Wednesday, 7 April 2021

Toreador, That Allen's Not a Bore

Fred Allen was known for his clever observations on various things, especially those he saw as inane, such as the bulk of show business. But he joined with writer Nat Hiken to come up with parodies of all sorts, from the musical Oklahoma to the operetta HMCS Pinafore to husband-and-wife morning radio shows. Several were re-used with some modifications; writing this kind of material would be impossible for 39 episodes a season.

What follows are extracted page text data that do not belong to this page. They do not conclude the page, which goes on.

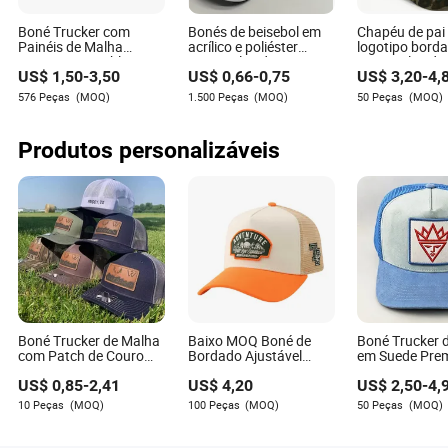
R: Compreender a capacidade de produção de um
fornecedor garante que eles possam atender à sua
Boné Trucker com
Bonés de beisebol em
Chapéu de pai
demanda sem comprometer a qualidade ou os prazos de
Painéis de Malha
acrílico e poliéster
logotipo bord
entrega, especialmente durante períodos de alta
Esportiva e Emblema
personalizados com
personalizado
US$
1,50
-
3,50
US$
0,66
-
0,75
US$
3,20
-
4,
de Metal 5
viseira sanduíche e
boné de beisebo
demanda.
fivela de metal
painel mascul
576 Peças
(MOQ)
1.500 Peças
(MOQ)
50 Peças
(MOQ)
ajustável com 
metal 100% de
com estampa 
Produtos personalizáveis
Daniel Walker
Autor
Daniel Walker é um escritor experiente com ampla
experiência na indústria de acessórios de moda. Ele se
especializa em analisar e fornecer insights sobre as
Boné Trucker de Malha
Baixo MOQ Boné de
Boné Trucker d
flutuações de preços de matérias-primas dentro do
com Patch de Couro
Bordado Ajustável
em Suede Pre
setor. Quando não está criando conteúdo que conecta
Bordado Personalizado
Moderno e de Lazer
com Bordado
US$
0,85
-
2,41
US$
4,20
US$
2,50
-
4,
empresas e seu público, Daniel gosta de explorar as
Richardson 112 Boné
para Beleza
Personalizado
Snapback em Branco
Bonés de Beis
últimas tendências do mundo da moda.
10 Peças
(MOQ)
100 Peças
(MOQ)
50 Peças
(MOQ)
Boné de Beisebol
Vintage Moda
Simples Boné de Pai
Chapéu Esport
Bonés Esportivos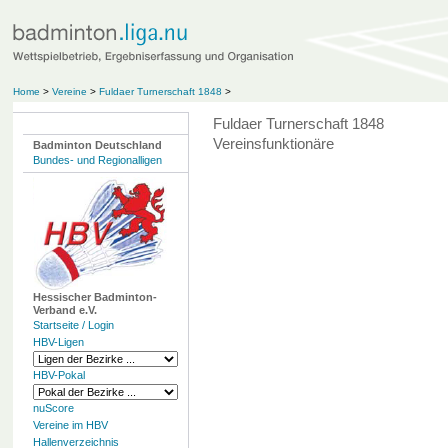
Home
>
Vereine
>
Fuldaer Turnerschaft 1848
>
Fuldaer Turnerschaft 1848
Vereinsfunktionäre
Badminton Deutschland
Bundes- und Regionalligen
Hessischer Badminton-
Verband e.V.
Startseite / Login
HBV-Ligen
HBV-Pokal
nuScore
Vereine im HBV
Hallenverzeichnis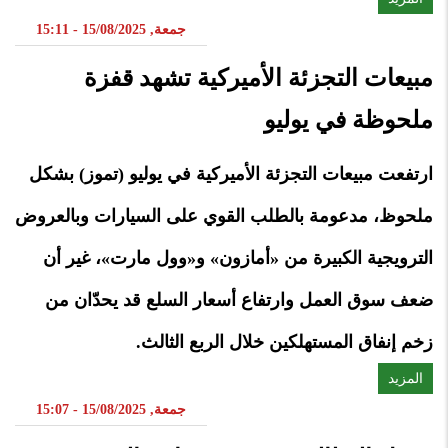
جمعة, 15/08/2025 - 15:11
مبيعات التجزئة الأميركية تشهد قفزة
ملحوظة في يوليو
ارتفعت مبيعات التجزئة الأميركية في يوليو (تموز) بشكل
ملحوظ، مدعومة بالطلب القوي على السيارات وبالعروض
الترويجية الكبيرة من «أمازون» و«وول مارت»، غير أن
ضعف سوق العمل وارتفاع أسعار السلع قد يحدّان من
زخم إنفاق المستهلكين خلال الربع الثالث.
المزيد
جمعة, 15/08/2025 - 15:07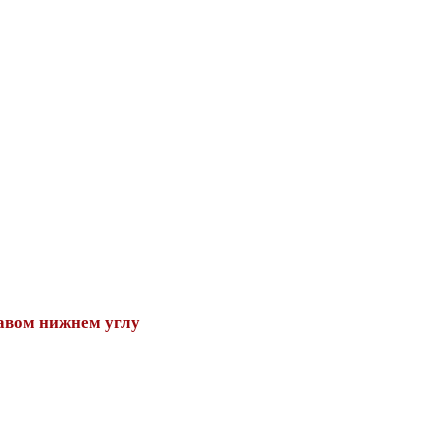
авом нижнем углу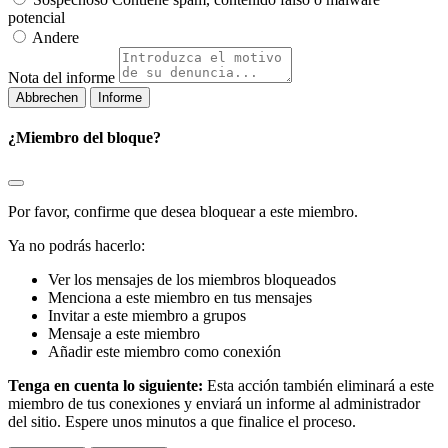
potencial
Andere
Nota del informe
Informe
¿Miembro del bloque?
Por favor, confirme que desea bloquear a este miembro.
Ya no podrás hacerlo:
Ver los mensajes de los miembros bloqueados
Menciona a este miembro en tus mensajes
Invitar a este miembro a grupos
Mensaje a este miembro
Añadir este miembro como conexión
Tenga en cuenta lo siguiente:
Esta acción también eliminará a este
miembro de tus conexiones y enviará un informe al administrador
del sitio. Espere unos minutos a que finalice el proceso.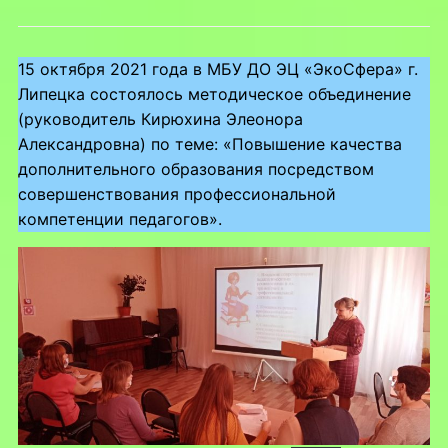
15 октября 2021 года в МБУ ДО ЭЦ «ЭкоСфера» г.
Липецка состоялось методическое объединение
(руководитель Кирюхина Элеонора
Александровна) по теме: «Повышение качества
дополнительного образования посредством
совершенствования профессиональной
компетенции педагогов».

Allen took aim at the radio advertising industry when he found the chance, but he didn’t leave it at doing a phoney commercial. On one show, he worked his puncturing of cigarette ads on the air into a version of the opera Carmen. His guest star that evening was Shirley Booth, whom we don’t exactly think of as a singer.

The broadcast was reviewed in the New York World-Telegram by Harriet Van Horne. We’re transcribed some of her reviews before. She seemed very sour on radio and television. In this review, though, she lauds Allen and Booth for their work.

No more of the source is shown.